Conference: PCIM Europe digital days 2020 - International Exhibition and Conference for Power Electronics, Intelligent Motion, Renewable Energy and Energy Management
07/07/2020 - 07/08/2020 at Deutschland

Proceedings: PCIM Europe digital days 2020

Pages: 7Language: englishTyp: PDF

Authors:
Pai, Ajay Poonjal; Holzmann, Lisa (Infineon Technologies AG, Germany)
Kampl, Severin (Infineon Technologies Austria AG, Austria)

Abstract:
The on-board charger application is diverse with a variety of topologies, power levels, battery voltage levels, number of phases and switching frequencies, and each system designer has several degrees of freedom to optimize the system.

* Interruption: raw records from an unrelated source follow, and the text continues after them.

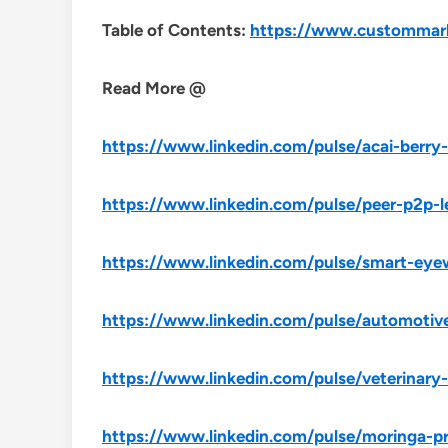
Table of Contents:
https://www.custommarke
Read More @
https://www.linkedin.com/pulse/acai-berr
https://www.linkedin.com/pulse/peer-p2p-
https://www.linkedin.com/pulse/smart-ey
https://www.linkedin.com/pulse/automotiv
https://www.linkedin.com/pulse/veterinar
https://www.linkedin.com/pulse/moringa-p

There are several power semiconductor technologies available, with their own merits and demerits, and there is not one solution that fits all. Not only is it challenging, but often puzzling, for system designers to choose the right power semiconductor technology. In order to solve this dilemma, this paper presents hints for optimal selection of power semiconductors for On Board Charger (OBC) applications. The power loss performance of various technologies available in the market, such as Silicon (Si) IGBT, Si Super-junction Mosfet, Silicon Carbide (SiC) Schottky Diode, SiC Planar Mosfet and SiC Trench Mosfet are experimentally compared. A behavioral power loss model is introduced which not only includes the dependency of the losses on the current, working voltage and temperature, but also on the gate voltage, gate resistance and the chip areas. Moreover, this model is capable of segregating the system-level power losses into their root causes such as tail currents, forward recovery, reverse recovery etc. This model is used to compare the efficiency performance for a classical boost PFC topology and provide hints on selection of the optimal power semiconductor technology. Experimental validation is performed by measuring the power losses in a classical boost topology, and different technologies from several vendors are compared. It is shown that the replacement of the Si diode in IGBT-based OBC solutions, with a SiC diode could help reduce the semiconductor power losses by up to 40%, whereas using a super-junction Mosfet can help reduce the losses by up to 50%. Using a SiC Mosfet as the switch enables the highest reduction of around 60%.